R v Vassell, 2022 ONCJ 415

Mr. Vassell entered a guilty plea to the charge of wilfully causing unnecessary suffering to an animal, his 17-week-old puppy. Mr. Vassell picked up the puppy by his muzzle, repeatedly struck him, then slammed him against the wall in a baseball motion. He then continued to slap and punch him. The puppy suffered significant injuries, a profoundly swollen neck, a hemorrhage in his eyes, and required a total hip replacement. The probability of recovery to normal function remains unlikely.

The Crown seeks a 9-to-12-month custodial sentence, a prohibition order, and restitution in the amount of $1,817.60. The defence submits that a six-month conditional sentence is the appropriate sentence, or in the alternative, a 90-day intermittent jail sentence.

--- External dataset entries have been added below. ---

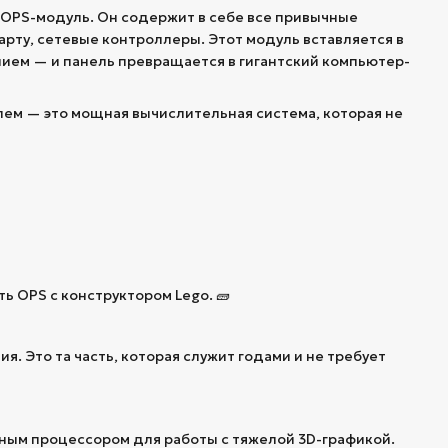
ь OPS-модуль. Он содержит в себе все привычные
рту, сетевые контроллеры. Этот модуль вставляется в
ием — и панель превращается в гигантский компьютер-
дулем — это мощная вычислительная система, которая не
ь OPS с конструктором Lego. 🧱
ия. Это та часть, которая служит годами и не требует
ным процессором для работы с тяжелой 3D-графикой.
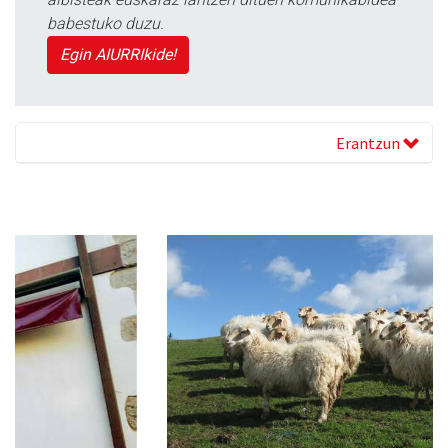
babestuko duzu.
Egin AIURRIkide!
Erantzun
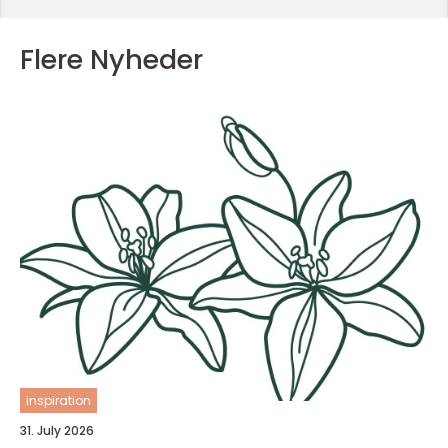
Flere Nyheder
inspiration
31. July 2026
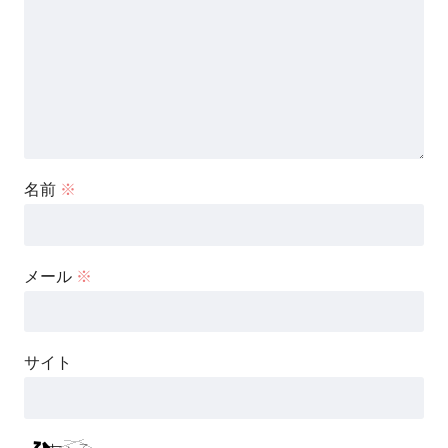
名前
※
メール
※
サイト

The aggravating factors are that Mr. Vassell was in a position of trust to the puppy and the severity of the injuries. It was found to be mitigating that Mr. Vassell entered a guilty plea, does not have a criminal record, and that the behaviour is completely out of character based on character letters from friends and family.

The judge referenced similarities to R v Chen in the sentencing decision:

I find that the facts of this case most closely resemble the facts of the case of R. v. Chen, C-H-E-N, of the Alberta Court of Appeal in 2021. That defendant was also a first offender who had entered a guilty plea to the offence.  The court found that a conditional sentence was not appropriate given the brutal and prolonged attack and the moral blameworthiness of the defendant.  The court stated that animals are at the mercy of those who are expected to care for them and, unlike some other victims, are incapable of communicating their suffering.  The court found that sentences for animal cruelty must reflect these realities and the primary focus must be on deterrence and denunciation.

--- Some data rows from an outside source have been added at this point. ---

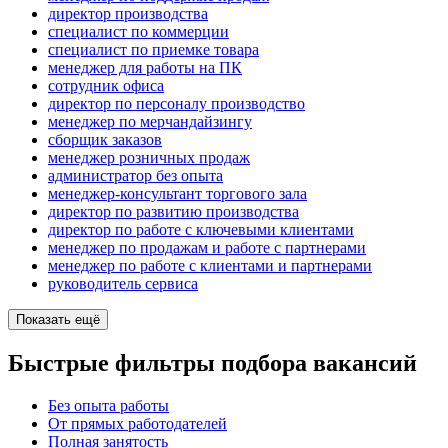
директор производства
специалист по коммерции
специалист по приемке товара
менеджер для работы на ПК
сотрудник офиса
директор по персоналу производство
менеджер по мерчандайзингу
сборщик заказов
менеджер розничных продаж
администратор без опыта
менеджер-консультант торгового зала
директор по развитию производства
директор по работе с ключевыми клиентами
менеджер по продажам и работе с партнерами
менеджер по работе с клиентами и партнерами
руководитель сервиса
Показать ещё
Быстрые фильтры подбора вакансий
Без опыта работы
От прямых работодателей
Полная занятость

I find myself coming to the same conclusions.  I find that a conditional sentence is inappropriate in the circumstances of this case, which involved an unexplained, prolonged, and brutal attack on a 17-week-old puppy who sustained serious injuries.

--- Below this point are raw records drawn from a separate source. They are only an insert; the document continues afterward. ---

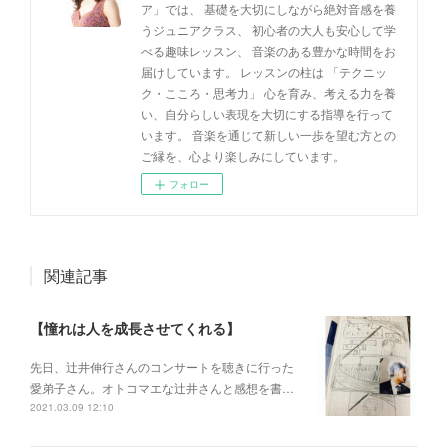
ア」では、 基礎を大切にしながら絶対音感を養
うジュニアクラス、 初心者の大人も安心して学
べる趣味レッスン、 音楽のある豊かな時間をお
届けしています。 レッスンの柱は 「テクニッ
ク・こころ・思考力」 心を育み、考える力を養
い、自分らしい表現を大切にする指導を行って
います。 音楽を通じて新しい一歩を望む方との
ご縁を、心より楽しみにしています。
フォロー
関連記事
【憧れは人を成長させてくれる】
先日、辻井伸行さんのコンサートを 聴きに行った
愛弟子さん。 オトコマエな辻井さんと 感想を書…
2021.03.09 12:10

After evaluating the possible sentences with respect to section 718 of the Criminal Code, the judge determined that given Mr. Vassell’s clean record and the potential financial consequences for his family during the ongoing pandemic, serving the sentence in the community would not endanger the safety of the community and would still be in line with denunciation and deterrence.

Mr. Vassell was sentenced to an intermittent sentence of 90 days, probation for 18 months, conditions when not in prison, a 10-year animal prohibition order and a restitution order of $1,817.60 to be paid to the Windsor/Essex Humane Society.